**RECORDS SHOWN**
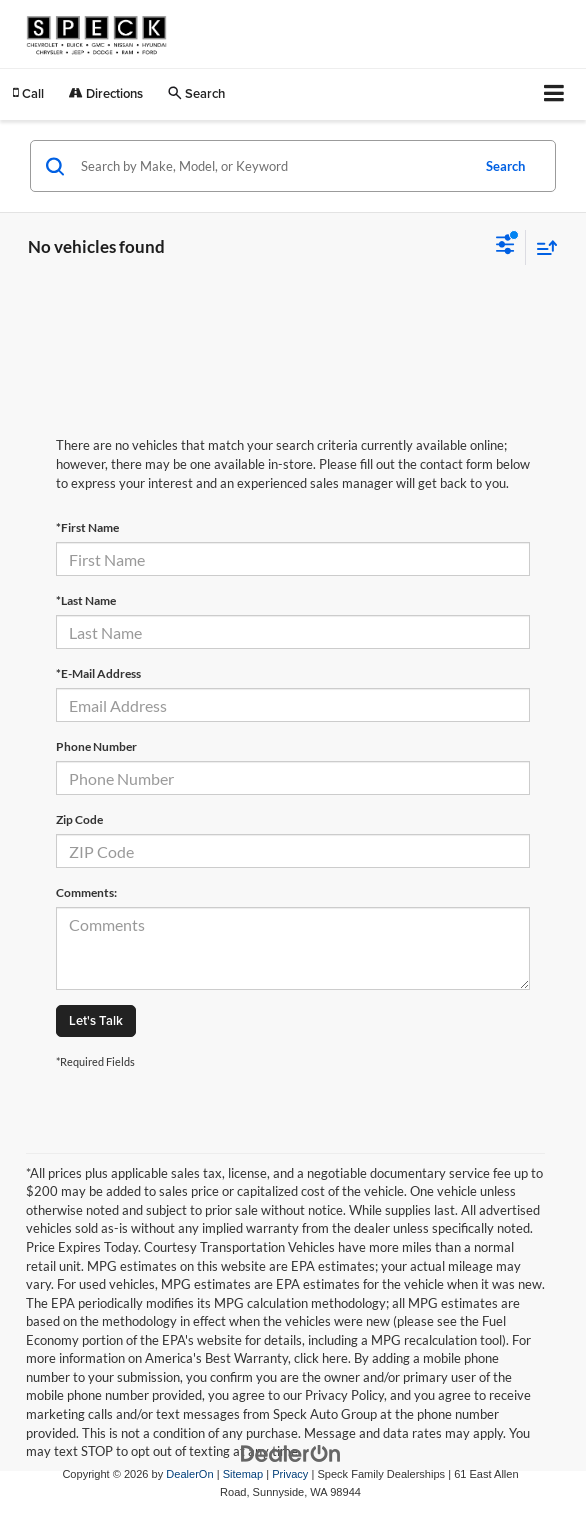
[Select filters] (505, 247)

* * *

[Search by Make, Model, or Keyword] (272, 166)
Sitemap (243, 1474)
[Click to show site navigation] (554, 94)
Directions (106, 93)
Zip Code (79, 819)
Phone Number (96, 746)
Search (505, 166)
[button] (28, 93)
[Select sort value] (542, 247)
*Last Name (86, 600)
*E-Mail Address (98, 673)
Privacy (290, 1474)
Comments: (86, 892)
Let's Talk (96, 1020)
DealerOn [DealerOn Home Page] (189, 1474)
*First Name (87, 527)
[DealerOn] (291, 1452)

**EXERCISE BRIEF**
Wherever a line above includes the string "Search", count it; give only the final tally.

**FINISHED EXERCISE**
2